Repeat the data that follows in full. Do not include the pictures.
──────── Material for the task
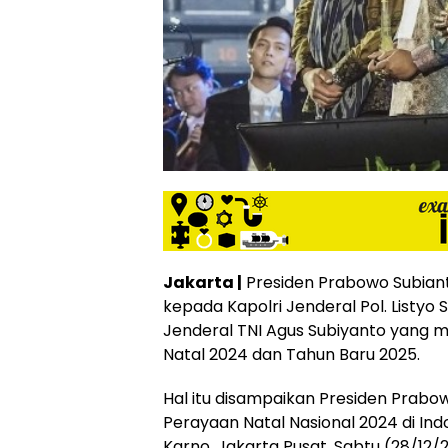
Jakarta |
Presiden Prabowo Subian
kepada Kapolri Jenderal Pol. Listyo
Jenderal TNI Agus Subiyanto yang 
Natal 2024 dan Tahun Baru 2025.
Hal itu disampaikan Presiden Pra
Perayaan Natal Nasional 2024 di Ind
Karno, Jakarta Pusat, Sabtu (28/12/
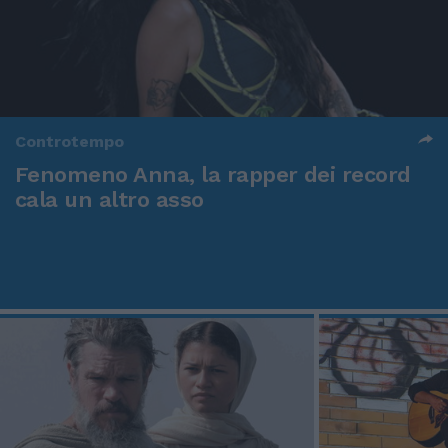
Controtempo
Fenomeno Anna, la rapper dei record
cala un altro asso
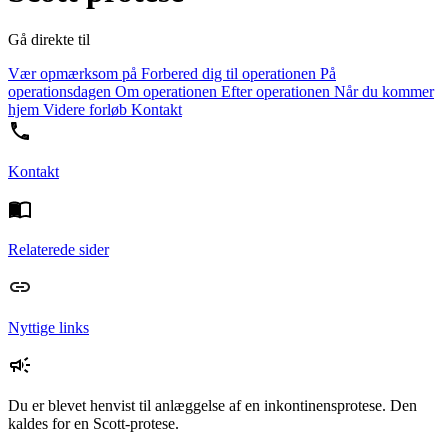
Gå direkte til
Vær opmærksom på
Forbered dig til operationen
På
operationsdagen
Om operationen
Efter operationen
Når du kommer
hjem
Videre forløb
Kontakt
Kontakt
Relaterede sider
Nyttige links
Du er blevet henvist til anlæggelse af en inkontinensprotese. Den
kaldes for en Scott-protese.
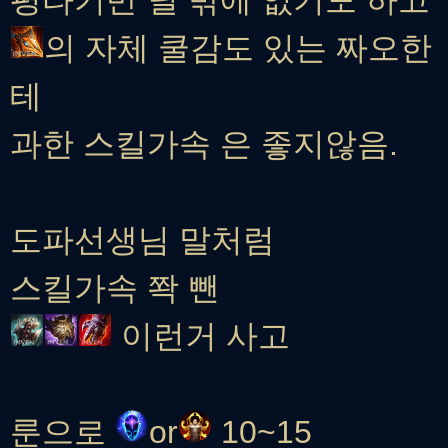
평타기반 딜 밖에 없기도 하고
의 자체 쿨감도 있는 짜오한
테
과한 스킬가속
은 좋지않음.
도파선생님 말처럼
스킬가속 쫙 뺀
이런거 사고
룬으로
or
10~15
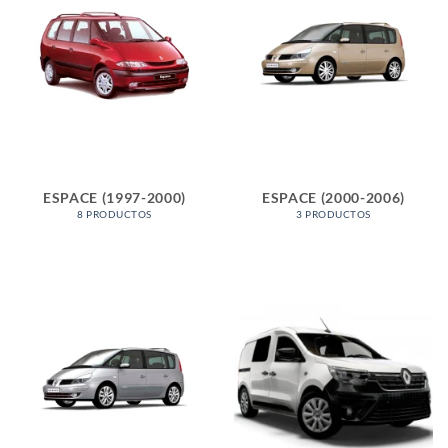
ESPACE (1997-2000)
ESPACE (2000-2006)
8 PRODUCTOS
3 PRODUCTOS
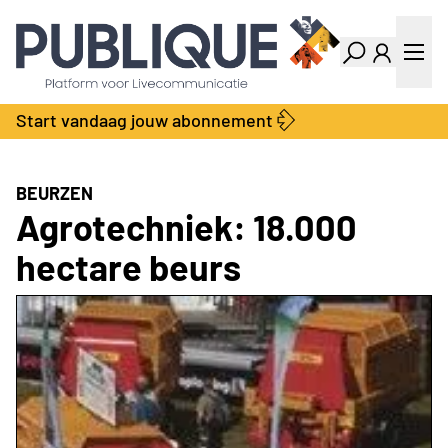
Industry Dashboard
Vacatures
Kalender
Producten
Start vandaag jouw abonnement
Locatie Finder
Bedrijvengids
LiveWire
Productengids
Contact
BEURZEN
Over ons
Agrotechniek: 18.000
Adverteren
hectare beurs
Abonnementen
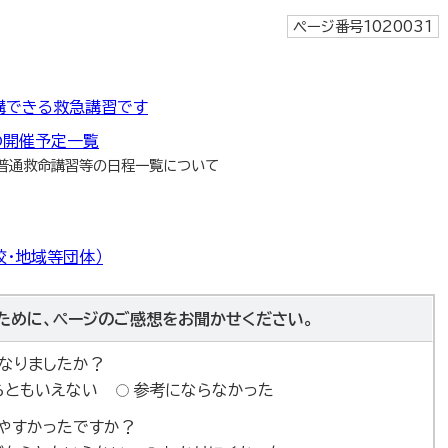
ページ番号1020031
講できる救急講習です
の開催予定一覧
普通救命講習等の日程一覧について
校・地域等団体）
ために、ページのご感想をお聞かせください。
なりましたか？
らともいえない
参考にならなかった
やすかったですか？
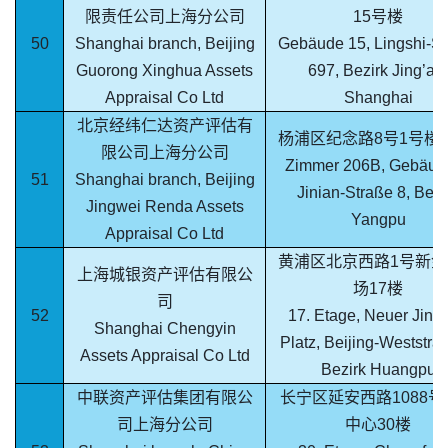
限责任公司上海分公司
15号楼
50
Shanghai branch, Beijing
Gebäude 15, Lingshi-St
Guorong Xinghua Assets
697, Bezirk Jing’an,
Appraisal Co Ltd
Shanghai
北京经纬仁达资产评估有
杨浦区纪念路8号1号楼2
限公司上海分公司
Zimmer 206B, Gebäude
51
Shanghai branch, Beijing
Jinian-Straße 8, Bezi
Jingwei Renda Assets
Yangpu
Appraisal Co Ltd
黄浦区北京西路1号新金
上海城银资产评估有限公
场17楼
司
52
17. Etage, Neuer Jinqi
Shanghai Chengyin
Platz, Beijing-Weststra
Assets Appraisal Co Ltd
Bezirk Huangpu
中联资产评估集团有限公
长宁区延安西路1088号
司上海分公司
中心30楼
────────────────
Output
Jakarta |
Presiden Prabowo Subian
kepada Kapolri Jenderal Pol. Listyo
Jenderal TNI Agus Subiyanto yang 
Natal 2024 dan Tahun Baru 2025.
Hal itu disampaikan Presiden Pra
Perayaan Natal Nasional 2024 di Ind
Karno, Jakarta Pusat, Sabtu (28/12/
Controtempo
Fenomeno Anna, la rapper dei record
cala un altro asso
Gå direkte til
Vær opmærksom på
Forbered dig til operationen
På
operationsdagen
Om operationen
Efter operationen
Når du kommer
hjem
Videre forløb
Kontakt
Kontakt
Relaterede sider
Nyttige links
Du er blevet henvist til anlæggelse af en inkontinensprotese. Den
kaldes for en Scott-protese.
평타기반 딜 밖에 없기도 하고
의 자체 쿨감도 있는 짜오한
테
과한 스킬가속
은 좋지않음.
도파선생님 말처럼
스킬가속 쫙 뺀
이런거 사고
룬으로
or
10~15
ESPACE (1997-2000)
ESPACE (2000-2006)
8 PRODUCTOS
3 PRODUCTOS
Industry Dashboard
Vacatures
Kalender
Producten
Start vandaag jouw abonnement
Locatie Finder
Bedrijvengids
LiveWire
Productengids
Contact
BEURZEN
Over ons
Agrotechniek: 18.000
Adverteren
hectare beurs
Abonnementen
ページ番号1020031
講できる救急講習です
の開催予定一覧
普通救命講習等の日程一覧について
校・地域等団体）
ために、ページのご感想をお聞かせください。
なりましたか？
らともいえない
参考にならなかった
やすかったですか？
限责任公司上海分公司
15号楼
50
Shanghai branch, Beijing
Gebäude 15, Lingshi-St
Guorong Xinghua Assets
697, Bezirk Jing’an,
Appraisal Co Ltd
Shanghai
北京经纬仁达资产评估有
杨浦区纪念路8号1号楼2
限公司上海分公司
Zimmer 206B, Gebäude
51
Shanghai branch, Beijing
Jinian-Straße 8, Bezi
Jingwei Renda Assets
Yangpu
Appraisal Co Ltd
黄浦区北京西路1号新金
上海城银资产评估有限公
场17楼
司
52
17. Etage, Neuer Jinqi
Shanghai Chengyin
Platz, Beijing-Weststra
Assets Appraisal Co Ltd
Bezirk Huangpu
中联资产评估集团有限公
长宁区延安西路1088号
司上海分公司
中心30楼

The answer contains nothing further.